▸ Activity: In the records below, begin at the line containing "Lo más destacado" and end at the line containing "Síguenos en"; quote every line in that span exactly, including both boundary lines, and no others.

▸ Dataset records:

BEGIN

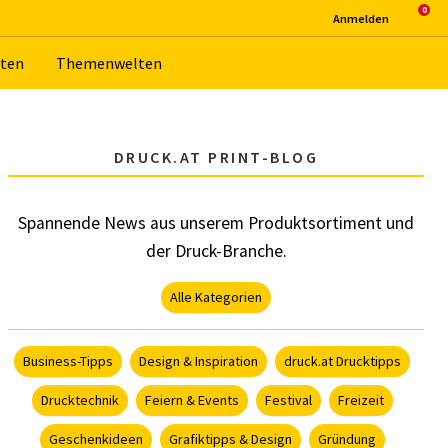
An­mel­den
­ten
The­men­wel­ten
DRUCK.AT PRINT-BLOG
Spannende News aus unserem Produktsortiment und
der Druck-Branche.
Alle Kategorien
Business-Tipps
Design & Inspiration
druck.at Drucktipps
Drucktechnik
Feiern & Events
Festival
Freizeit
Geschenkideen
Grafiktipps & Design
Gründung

END
BEGIN

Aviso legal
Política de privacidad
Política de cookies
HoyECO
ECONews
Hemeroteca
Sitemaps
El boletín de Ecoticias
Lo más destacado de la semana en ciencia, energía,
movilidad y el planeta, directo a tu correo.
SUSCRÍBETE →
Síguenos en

END

▸ Solved exercise:
Lo más destacado de la semana en ciencia, energía,
movilidad y el planeta, directo a tu correo.
SUSCRÍBETE →
Síguenos en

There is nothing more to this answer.